## WHAT NEEDS TO BE DONE
Below are some records. Print exactly the lines between the one holding "legal separation [legal" and the one holding "Dealing With Divorce (478, 99)", inclusive, and nothing else.

## RECORDS FOR THIS EXERCISE

════════════════════

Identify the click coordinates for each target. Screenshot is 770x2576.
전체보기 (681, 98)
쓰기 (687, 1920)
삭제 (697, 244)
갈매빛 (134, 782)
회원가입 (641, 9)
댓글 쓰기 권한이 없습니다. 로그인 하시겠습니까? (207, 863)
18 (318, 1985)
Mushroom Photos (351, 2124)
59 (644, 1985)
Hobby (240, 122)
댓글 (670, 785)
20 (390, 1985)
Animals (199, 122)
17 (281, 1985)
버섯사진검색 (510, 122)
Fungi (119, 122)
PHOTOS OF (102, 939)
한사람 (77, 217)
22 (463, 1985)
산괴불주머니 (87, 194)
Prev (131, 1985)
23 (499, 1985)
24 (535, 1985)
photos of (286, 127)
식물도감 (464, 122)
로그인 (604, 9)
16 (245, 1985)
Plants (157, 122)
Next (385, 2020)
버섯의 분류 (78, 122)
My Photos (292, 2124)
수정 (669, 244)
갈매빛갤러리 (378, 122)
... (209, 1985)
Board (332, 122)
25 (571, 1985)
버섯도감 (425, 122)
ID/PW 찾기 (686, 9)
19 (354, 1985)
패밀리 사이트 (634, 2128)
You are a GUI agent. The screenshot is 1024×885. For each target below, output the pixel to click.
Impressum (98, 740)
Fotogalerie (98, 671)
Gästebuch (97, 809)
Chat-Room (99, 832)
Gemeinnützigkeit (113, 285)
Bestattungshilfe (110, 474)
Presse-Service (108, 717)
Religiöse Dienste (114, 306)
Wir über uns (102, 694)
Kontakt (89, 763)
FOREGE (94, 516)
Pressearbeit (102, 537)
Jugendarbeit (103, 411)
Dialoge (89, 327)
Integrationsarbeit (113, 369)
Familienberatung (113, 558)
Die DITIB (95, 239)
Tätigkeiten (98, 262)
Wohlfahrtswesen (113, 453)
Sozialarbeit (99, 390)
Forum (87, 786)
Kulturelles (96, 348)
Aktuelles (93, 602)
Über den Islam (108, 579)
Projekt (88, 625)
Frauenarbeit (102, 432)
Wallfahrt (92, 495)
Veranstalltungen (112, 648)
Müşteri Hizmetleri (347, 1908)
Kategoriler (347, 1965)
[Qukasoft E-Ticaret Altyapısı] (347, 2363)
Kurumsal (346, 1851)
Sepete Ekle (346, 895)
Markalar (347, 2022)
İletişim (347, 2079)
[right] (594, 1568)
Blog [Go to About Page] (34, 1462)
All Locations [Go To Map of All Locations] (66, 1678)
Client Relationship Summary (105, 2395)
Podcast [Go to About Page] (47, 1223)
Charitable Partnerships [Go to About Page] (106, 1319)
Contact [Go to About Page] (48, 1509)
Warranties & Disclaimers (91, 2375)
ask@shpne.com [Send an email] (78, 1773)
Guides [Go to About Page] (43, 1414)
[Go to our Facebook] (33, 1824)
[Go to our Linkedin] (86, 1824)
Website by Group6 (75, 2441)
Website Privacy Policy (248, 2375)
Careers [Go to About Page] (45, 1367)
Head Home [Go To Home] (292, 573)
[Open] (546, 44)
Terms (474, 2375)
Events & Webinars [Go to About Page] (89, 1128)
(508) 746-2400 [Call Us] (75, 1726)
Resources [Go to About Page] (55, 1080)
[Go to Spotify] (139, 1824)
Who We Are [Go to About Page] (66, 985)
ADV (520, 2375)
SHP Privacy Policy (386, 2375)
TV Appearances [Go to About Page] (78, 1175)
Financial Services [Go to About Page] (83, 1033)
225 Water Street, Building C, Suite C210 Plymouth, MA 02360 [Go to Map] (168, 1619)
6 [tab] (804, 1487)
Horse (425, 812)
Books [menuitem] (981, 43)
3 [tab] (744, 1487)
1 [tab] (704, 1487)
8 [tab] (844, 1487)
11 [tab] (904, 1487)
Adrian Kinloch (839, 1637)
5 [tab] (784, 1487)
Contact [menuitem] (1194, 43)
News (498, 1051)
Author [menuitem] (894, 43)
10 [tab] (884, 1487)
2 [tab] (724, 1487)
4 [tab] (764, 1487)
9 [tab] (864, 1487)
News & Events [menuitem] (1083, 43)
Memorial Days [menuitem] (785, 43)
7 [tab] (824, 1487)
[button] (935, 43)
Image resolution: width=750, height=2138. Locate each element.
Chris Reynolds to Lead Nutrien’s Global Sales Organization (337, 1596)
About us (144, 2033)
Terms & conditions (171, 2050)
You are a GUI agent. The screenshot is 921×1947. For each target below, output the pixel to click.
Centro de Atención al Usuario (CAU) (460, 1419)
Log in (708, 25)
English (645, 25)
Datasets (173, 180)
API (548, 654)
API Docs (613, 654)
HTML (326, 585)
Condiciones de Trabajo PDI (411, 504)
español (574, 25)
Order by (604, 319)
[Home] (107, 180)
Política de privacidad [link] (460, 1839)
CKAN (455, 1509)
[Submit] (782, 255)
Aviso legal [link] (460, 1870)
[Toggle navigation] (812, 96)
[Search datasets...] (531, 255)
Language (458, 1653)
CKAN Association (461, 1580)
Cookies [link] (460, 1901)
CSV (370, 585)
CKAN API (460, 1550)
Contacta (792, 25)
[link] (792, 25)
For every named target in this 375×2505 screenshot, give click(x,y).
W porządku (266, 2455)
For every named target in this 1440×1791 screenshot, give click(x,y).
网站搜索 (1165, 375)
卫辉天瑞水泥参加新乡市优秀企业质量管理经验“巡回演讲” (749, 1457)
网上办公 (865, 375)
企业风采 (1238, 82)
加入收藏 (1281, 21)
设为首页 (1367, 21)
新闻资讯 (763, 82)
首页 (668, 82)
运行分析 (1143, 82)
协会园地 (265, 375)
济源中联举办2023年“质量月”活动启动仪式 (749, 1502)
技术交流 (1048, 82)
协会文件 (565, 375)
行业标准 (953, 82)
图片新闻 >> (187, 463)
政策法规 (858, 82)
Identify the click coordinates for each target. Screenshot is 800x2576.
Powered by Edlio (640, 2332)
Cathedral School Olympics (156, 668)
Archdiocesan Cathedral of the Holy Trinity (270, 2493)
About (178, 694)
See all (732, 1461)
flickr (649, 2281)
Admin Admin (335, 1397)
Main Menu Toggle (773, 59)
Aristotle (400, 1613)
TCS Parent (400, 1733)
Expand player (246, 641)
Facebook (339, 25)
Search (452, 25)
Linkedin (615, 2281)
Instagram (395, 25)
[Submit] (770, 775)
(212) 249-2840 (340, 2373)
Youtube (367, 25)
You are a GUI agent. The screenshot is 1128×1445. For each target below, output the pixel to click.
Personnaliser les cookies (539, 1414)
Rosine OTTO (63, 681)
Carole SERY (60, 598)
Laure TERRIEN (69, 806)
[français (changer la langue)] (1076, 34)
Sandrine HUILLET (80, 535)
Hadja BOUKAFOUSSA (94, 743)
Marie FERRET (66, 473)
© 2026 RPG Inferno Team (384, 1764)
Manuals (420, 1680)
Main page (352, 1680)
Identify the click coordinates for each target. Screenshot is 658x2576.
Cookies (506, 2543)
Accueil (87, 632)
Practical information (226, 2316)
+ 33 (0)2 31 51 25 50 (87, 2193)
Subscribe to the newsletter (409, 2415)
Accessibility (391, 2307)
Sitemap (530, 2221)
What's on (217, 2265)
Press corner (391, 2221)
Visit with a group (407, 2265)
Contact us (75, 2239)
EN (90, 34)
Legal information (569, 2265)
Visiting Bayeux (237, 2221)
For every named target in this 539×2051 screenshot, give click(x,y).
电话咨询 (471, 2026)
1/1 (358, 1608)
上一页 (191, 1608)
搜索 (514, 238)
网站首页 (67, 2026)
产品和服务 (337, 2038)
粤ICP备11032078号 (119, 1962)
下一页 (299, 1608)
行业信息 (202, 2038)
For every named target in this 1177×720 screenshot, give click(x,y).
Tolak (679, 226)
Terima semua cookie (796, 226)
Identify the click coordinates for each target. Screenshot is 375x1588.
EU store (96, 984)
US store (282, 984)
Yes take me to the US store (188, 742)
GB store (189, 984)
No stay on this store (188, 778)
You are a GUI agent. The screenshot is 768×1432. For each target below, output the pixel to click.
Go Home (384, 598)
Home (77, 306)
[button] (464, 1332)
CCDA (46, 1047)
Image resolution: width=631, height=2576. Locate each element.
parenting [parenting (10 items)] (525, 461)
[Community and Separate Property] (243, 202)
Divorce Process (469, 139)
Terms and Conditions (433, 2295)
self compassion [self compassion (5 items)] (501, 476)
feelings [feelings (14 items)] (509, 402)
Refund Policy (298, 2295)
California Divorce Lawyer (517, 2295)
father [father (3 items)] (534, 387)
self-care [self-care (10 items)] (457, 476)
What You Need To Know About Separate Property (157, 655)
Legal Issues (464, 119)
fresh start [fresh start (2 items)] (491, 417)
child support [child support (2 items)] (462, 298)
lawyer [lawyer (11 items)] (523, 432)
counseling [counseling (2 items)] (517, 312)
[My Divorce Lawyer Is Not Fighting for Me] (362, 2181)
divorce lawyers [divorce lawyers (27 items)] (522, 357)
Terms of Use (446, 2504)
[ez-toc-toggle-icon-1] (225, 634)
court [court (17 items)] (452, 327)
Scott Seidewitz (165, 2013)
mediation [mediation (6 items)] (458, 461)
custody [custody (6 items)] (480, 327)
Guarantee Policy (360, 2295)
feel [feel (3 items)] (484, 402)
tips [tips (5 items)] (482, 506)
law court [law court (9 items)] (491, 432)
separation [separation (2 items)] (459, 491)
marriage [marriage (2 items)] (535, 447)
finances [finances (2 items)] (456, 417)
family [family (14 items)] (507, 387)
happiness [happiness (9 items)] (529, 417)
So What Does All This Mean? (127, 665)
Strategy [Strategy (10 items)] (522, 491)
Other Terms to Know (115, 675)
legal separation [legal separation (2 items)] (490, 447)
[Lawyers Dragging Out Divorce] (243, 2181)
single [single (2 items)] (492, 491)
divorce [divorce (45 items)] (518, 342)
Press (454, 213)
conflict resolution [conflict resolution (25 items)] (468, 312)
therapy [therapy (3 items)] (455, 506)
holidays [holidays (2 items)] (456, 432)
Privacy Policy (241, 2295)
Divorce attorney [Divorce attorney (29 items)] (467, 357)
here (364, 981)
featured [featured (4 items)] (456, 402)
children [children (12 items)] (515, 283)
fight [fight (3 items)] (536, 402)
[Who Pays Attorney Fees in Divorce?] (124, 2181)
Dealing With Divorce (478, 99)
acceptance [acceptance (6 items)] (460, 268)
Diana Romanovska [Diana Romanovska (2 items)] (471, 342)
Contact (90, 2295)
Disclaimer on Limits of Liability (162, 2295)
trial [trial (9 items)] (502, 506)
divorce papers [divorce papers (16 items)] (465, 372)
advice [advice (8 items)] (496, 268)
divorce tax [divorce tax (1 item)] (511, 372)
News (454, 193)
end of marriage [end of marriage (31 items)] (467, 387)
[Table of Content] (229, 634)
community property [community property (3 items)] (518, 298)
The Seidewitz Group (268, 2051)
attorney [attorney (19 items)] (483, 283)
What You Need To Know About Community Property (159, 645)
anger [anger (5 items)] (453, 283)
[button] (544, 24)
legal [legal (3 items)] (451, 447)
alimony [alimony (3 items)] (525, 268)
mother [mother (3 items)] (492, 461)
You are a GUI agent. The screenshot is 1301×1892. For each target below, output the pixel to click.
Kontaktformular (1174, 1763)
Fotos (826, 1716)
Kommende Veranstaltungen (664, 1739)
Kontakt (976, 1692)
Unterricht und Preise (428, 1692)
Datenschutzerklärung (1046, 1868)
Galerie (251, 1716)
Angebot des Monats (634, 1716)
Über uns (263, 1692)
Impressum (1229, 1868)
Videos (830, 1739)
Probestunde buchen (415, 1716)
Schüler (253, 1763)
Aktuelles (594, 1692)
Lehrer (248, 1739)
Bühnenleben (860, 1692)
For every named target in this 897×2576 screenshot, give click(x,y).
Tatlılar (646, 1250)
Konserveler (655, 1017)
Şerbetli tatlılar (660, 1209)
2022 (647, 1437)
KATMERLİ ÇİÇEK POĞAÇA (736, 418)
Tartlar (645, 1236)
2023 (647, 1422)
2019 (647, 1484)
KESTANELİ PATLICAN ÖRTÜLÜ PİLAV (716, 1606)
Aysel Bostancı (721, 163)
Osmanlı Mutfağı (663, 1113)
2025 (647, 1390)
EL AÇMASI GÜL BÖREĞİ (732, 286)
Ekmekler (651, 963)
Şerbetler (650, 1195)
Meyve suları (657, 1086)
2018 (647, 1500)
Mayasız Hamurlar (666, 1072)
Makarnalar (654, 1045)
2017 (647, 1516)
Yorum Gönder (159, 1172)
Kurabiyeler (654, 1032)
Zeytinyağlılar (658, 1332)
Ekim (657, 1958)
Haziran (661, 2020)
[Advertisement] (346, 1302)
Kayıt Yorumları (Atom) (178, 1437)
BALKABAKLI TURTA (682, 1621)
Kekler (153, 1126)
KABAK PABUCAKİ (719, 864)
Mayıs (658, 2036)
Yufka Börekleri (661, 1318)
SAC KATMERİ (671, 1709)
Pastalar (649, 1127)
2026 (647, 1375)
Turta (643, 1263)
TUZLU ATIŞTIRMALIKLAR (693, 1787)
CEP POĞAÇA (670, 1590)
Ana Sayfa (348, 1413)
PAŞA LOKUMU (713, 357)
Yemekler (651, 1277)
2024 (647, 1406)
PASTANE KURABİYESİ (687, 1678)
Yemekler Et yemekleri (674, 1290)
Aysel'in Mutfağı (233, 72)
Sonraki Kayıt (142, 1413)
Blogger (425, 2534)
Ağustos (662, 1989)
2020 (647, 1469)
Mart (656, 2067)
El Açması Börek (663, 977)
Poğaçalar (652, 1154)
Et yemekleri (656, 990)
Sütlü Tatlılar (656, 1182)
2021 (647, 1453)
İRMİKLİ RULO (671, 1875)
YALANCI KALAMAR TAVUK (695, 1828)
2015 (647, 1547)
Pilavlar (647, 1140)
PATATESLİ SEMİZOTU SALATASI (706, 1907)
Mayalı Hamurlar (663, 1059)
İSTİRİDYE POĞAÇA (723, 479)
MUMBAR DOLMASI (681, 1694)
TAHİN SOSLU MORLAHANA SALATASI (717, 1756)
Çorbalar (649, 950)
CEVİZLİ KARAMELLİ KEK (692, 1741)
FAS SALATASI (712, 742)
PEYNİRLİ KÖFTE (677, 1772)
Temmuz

════════════════════

## EXERCISE ANSWER
legal separation [legal separation (2 items)] (490, 447)
[Lawyers Dragging Out Divorce] (243, 2181)
single [single (2 items)] (492, 491)
divorce [divorce (45 items)] (518, 342)
Press (454, 213)
conflict resolution [conflict resolution (25 items)] (468, 312)
therapy [therapy (3 items)] (455, 506)
holidays [holidays (2 items)] (456, 432)
Privacy Policy (241, 2295)
Divorce attorney [Divorce attorney (29 items)] (467, 357)
here (364, 981)
featured [featured (4 items)] (456, 402)
children [children (12 items)] (515, 283)
fight [fight (3 items)] (536, 402)
[Who Pays Attorney Fees in Divorce?] (124, 2181)
Dealing With Divorce (478, 99)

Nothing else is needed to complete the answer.